RAS question
What happens to a bill pending in Parliament when the House is prorogued?
Correct answer: (D) The bill does not lapse.
A Bill pending in Parliament does not lapse merely because the Houses are prorogued.
Explanation
When the Houses are prorogued, pending Bills are preserved, not terminated. Article 107 of the Constitution expressly states that a Bill pending in Parliament shall not lapse by reason of prorogation of the Houses. The separate lapse rule is tied to dissolution of the House of the People: a Bill pending in the Lok Sabha, or passed by the Lok Sabha and pending in the Rajya Sabha, lapses on such dissolution, subject to Article 108. A Bill pending in the Rajya Sabha that has not been passed by the Lok Sabha does not lapse on dissolution. So, for prorogation, the Bill survives.
Why the other options are wrong
- (A) Lapse is linked to dissolution of the Lok Sabha for specified Bills, while Article 107 says prorogation itself does not make a pending Bill lapse.
- (B) Prorogation only leaves pending Bills alive; Article 107 does not create any automatic reference to a Select Committee.

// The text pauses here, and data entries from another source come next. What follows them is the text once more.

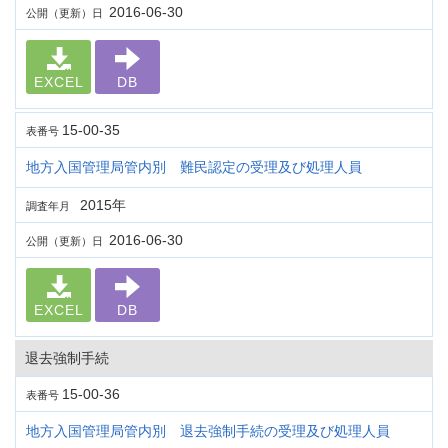
2016-06-30
公開（更新）日
EXCEL
DB
15-00-35
表番号
地方入国管理局管内別 難民認定の受理及び処理人員
2015年
調査年月
2016-06-30
公開（更新）日
EXCEL
DB
退去強制手続
15-00-36
表番号
地方入国管理局管内別 退去強制手続の受理及び処理人員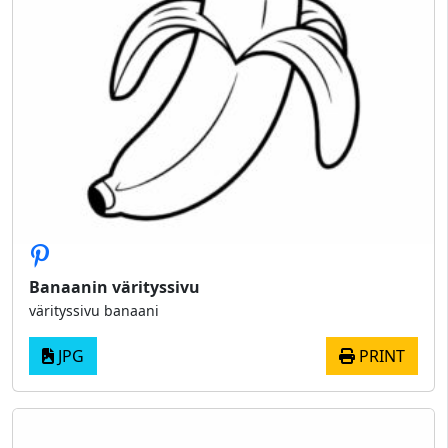
Banaanin värityssivu
värityssivu banaani
JPG
PRINT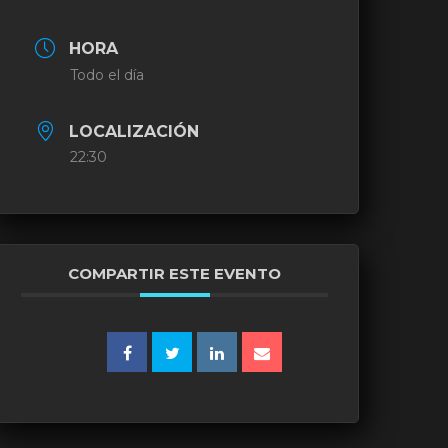
HORA
Todo el día
LOCALIZACIÓN
22:30
COMPARTIR ESTE EVENTO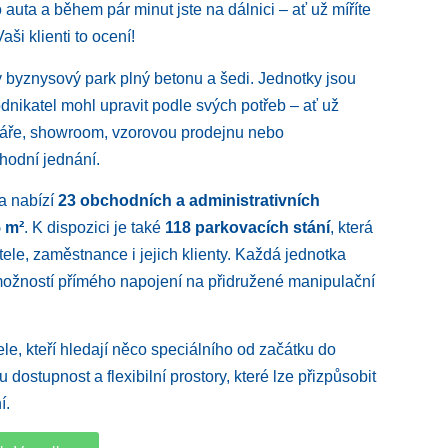
uta a během pár minut jste na dálnici – ať už míříte
ši klienti to ocení!
ý byznysový park plný betonu a šedi. Jednotky jsou
odnikatel mohl upravit podle svých potřeb – ať už
eláře, showroom, vzorovou prodejnu nebo
chodní jednání.
ka nabízí
23 obchodních a administrativních
5 m²
. K dispozici je také
118 parkovacích stání
, která
itele, zaměstnance i jejich klienty. Každá jednotka
možností přímého napojení na přidružené manipulační
le, kteří hledají něco speciálního od začátku do
 dostupnost a flexibilní prostory, které lze přizpůsobit
í.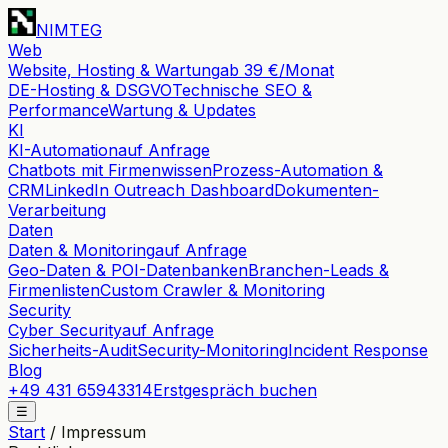
NIMTEG
Web
Website, Hosting & Wartung
ab 39 €/Monat
DE-Hosting & DSGVO
Technische SEO &
Performance
Wartung & Updates
KI
KI-Automation
auf Anfrage
Chatbots mit Firmenwissen
Prozess-Automation &
CRM
LinkedIn Outreach Dashboard
Dokumenten-
Verarbeitung
Daten
Daten & Monitoring
auf Anfrage
Geo-Daten & POI-Datenbanken
Branchen-Leads &
Firmenlisten
Custom Crawler & Monitoring
Security
Cyber Security
auf Anfrage
Sicherheits-Audit
Security-Monitoring
Incident Response
Blog
+49 431 65943314
Erstgespräch buchen
☰
Start
/
Impressum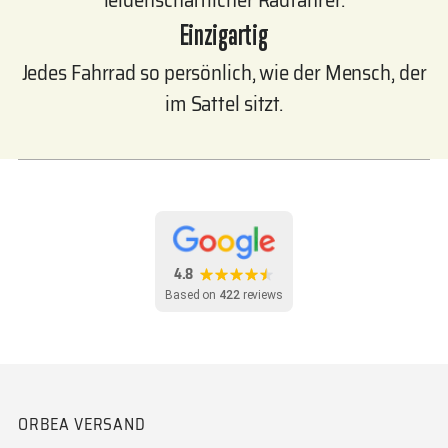
Einzigartig
Jedes Fahrrad so persönlich, wie der Mensch, der
im Sattel sitzt.
4.8
Based on
422
reviews
ORBEA VERSAND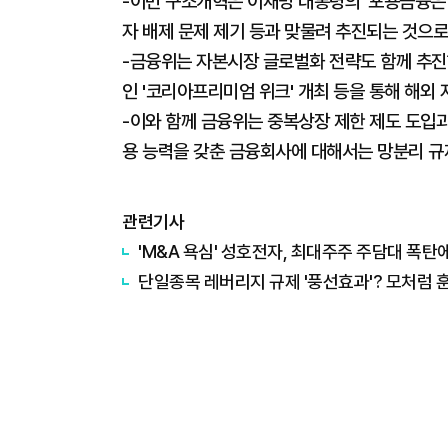
-이번 구조개혁은 이재명 대통령의 '포용금융은
자 배제 문제 제기 등과 맞물려 추진되는 것으로
-금융위는 자본시장 글로벌화 전략도 함께 추진하
인 '코리아프리미엄 위크' 개최 등을 통해 해외
-이와 함께 금융위는 중복상장 제한 제도 도입과
용 능력을 갖춘 금융회사에 대해서는 망분리 규
관련기사
'M&A 욕심' 성호전자, 최대주주 주담대 폭탄에 
단일종목 레버리지 규제 '풍선효과'? 모처럼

- (C) Article 107 preserves a pending Bill through prorogation, so prorogation cannot by itself convert a pending Bill into a passed Bill.
Concept
This tests parliamentary procedure, especially the difference between prorogation and dissolution in the legislative process. For RAS, the trap is that both words sound like endings, but only the specified dissolution situations affect whether a Bill lapses.